Clinton's forces ready final pull for NAFTA ON POLITICS

JACK GERMOND & JULES WITCOVER

October 29, 1993|By JACK GERMOND & JULES WITCOVER

WASHINGTON -- With only three weeks to go before Congress votes up or down on the North American Free Trade Agreement (NAFTA), U.S. Trade Representative Mickey Kantor seems weary but determined to pull President Clinton's biggest chestnut out of the fire.

Neither the pounding from anti-NAFTA forces led by organized labor preaching it will cost American jobs, nor the aftereffects of a bad fall that has kept him in a large back brace, appears to have daunted the Los Angeles lawyer and Friend of Bill who accepted what is perhaps the toughest remaining challenge on the Clinton first-year agenda.

Kantor acknowledges that the time it took him to negotiate side agreements with Mexico on higher environmental and labor standards promised by Clinton in his 1992 campaign gave the opposition a critical head start in the contest for public opinion. As a result, he concedes, the impression grew that NAFTA was a lost cause, putting its advocates in a hole from the outset of the national debate.

But he says now "the bleeding has stopped" as a result of an aggressive selling job headed by the president -- one Kantor says will be accelerated in the final three weeks before the scheduled Nov. 17 vote. He insists that "the intellectual argument" has been won over whether or not the U.S. economy will be better or worse if NAFTA passes, saying most objective testimony agrees that a net increase in American jobs will eventually result.

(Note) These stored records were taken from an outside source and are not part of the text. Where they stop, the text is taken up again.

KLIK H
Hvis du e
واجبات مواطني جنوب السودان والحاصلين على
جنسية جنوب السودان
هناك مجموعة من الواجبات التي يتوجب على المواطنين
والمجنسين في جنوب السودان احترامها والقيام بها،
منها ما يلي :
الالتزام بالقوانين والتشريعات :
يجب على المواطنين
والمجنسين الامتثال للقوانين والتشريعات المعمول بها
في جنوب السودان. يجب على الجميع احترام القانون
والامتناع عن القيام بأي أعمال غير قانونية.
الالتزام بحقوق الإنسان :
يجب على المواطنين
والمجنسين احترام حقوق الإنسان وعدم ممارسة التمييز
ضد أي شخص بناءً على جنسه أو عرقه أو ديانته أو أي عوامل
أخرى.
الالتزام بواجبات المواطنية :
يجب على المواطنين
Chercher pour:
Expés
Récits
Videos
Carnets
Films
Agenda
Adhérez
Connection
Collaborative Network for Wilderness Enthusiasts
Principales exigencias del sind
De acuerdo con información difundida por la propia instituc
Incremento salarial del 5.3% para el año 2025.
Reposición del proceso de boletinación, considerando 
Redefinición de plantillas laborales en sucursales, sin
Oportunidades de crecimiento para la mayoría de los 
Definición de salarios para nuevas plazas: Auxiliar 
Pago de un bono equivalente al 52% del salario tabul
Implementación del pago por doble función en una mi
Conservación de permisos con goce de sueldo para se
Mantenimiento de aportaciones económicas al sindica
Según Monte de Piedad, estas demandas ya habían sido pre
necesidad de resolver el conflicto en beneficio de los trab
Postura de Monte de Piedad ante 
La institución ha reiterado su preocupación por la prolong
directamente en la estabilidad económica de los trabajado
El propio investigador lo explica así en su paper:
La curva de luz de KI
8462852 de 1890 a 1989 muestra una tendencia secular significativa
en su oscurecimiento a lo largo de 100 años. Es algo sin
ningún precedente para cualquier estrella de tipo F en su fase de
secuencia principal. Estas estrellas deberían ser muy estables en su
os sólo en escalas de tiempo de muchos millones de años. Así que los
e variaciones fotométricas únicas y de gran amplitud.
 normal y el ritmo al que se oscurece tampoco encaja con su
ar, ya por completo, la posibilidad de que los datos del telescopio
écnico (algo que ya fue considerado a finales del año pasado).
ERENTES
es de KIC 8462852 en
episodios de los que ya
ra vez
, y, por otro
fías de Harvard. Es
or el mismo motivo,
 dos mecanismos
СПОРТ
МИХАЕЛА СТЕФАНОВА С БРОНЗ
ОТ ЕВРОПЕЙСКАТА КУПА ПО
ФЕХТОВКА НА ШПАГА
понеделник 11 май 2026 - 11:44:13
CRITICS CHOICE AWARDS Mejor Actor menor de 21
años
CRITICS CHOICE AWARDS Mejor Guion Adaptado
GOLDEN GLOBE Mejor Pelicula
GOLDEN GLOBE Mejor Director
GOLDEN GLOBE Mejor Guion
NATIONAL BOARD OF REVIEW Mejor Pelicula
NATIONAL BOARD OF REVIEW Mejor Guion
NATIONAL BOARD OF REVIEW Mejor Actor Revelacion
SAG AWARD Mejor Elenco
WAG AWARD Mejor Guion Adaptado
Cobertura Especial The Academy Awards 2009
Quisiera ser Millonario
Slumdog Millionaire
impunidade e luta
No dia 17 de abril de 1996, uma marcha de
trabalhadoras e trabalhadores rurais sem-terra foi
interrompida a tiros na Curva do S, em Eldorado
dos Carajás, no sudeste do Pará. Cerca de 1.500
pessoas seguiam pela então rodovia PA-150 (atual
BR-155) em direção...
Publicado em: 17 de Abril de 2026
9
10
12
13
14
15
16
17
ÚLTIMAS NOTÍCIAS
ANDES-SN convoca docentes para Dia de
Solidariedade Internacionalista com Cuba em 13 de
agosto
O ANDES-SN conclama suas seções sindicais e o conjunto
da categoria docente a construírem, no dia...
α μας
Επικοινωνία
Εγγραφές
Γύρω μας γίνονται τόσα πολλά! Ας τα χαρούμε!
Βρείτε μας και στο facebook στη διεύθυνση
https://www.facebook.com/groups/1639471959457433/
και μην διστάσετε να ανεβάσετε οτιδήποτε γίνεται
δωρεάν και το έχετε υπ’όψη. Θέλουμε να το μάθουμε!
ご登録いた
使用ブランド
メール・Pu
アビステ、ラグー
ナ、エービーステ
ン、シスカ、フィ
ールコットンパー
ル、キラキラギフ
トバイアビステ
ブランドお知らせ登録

With critics having the field alone, he says, "people [in Congress] were looking for reasons to vote against. Now they're looking for reasons to vote for." If the vote were held today, Kantor admits, "we couldn't get 218," the required majority in the House, "but neither could the other side."

With the Senate considered certain to vote approval, both sides are lobbying House members heavily, and Kantor points out a critical difference in the constituencies of House and Senate members that makes this focus imperative.

Senators, having statewide constituencies, he notes, are better able to consider the big picture -- how the trade agreement with Mexico and Canada will affect the economy generally. The same is true concerning state governors, 41 of whom have come out for passage, he says, to only two firmly against.

House members on the other hand, Kantor says, are more likely to weigh the narrow impact on specific industries and businesses in their congressional districts.

This localization of the NAFTA debate has resulted in pressures on Kantor and the administration to make adjustments in the agreement to meet local business concerns. While the fast-track process agreed to by Congress does not permit amendments, Kantor says there are ways to "strengthen" NAFTA administratively that may meet some of those concerns.

The administration's NAFTA point man notes that many opponents of the overall agreement acknowledge that some trade deal mutually lowering tariffs is desirable if details could be renegotiated with Mexico, which Mexican President Salinas has ruled out.

Critics such as House Majority Leader Richard Gephardt "say no to this NAFTA, another NAFTA," Kantor observes. "Well, there is no other NAFTA. There will be nothing to go back to if this doesn't pass." And that means, he says, continued unfavorable tariffs and flow of Mexican immigrants seeking work across the southern U.S. border.

As the showdown vote approaches, Kantor also is emphasizing the threat to the United States' pre-eminence in the Mexican market from Japan, now its No. 2 customer. Salinas' recent warning that Mexico will seek a trade agreement with Japan if NAFTA is turned down gives Kantor another talking point.

To those who suggest that the White House should seek to postpone the vote to give it more time to wage the uphill battle, Kantor insists the timing is just right, coming after the official launching of the Clinton health-care reform package. With that task done, he says, the president will be busy closing the sale personally, with the public and with House members.

Kantor says the merits of the trade agreement, articulated by Clinton and surrogates, will carry the day, but "It's going to be close."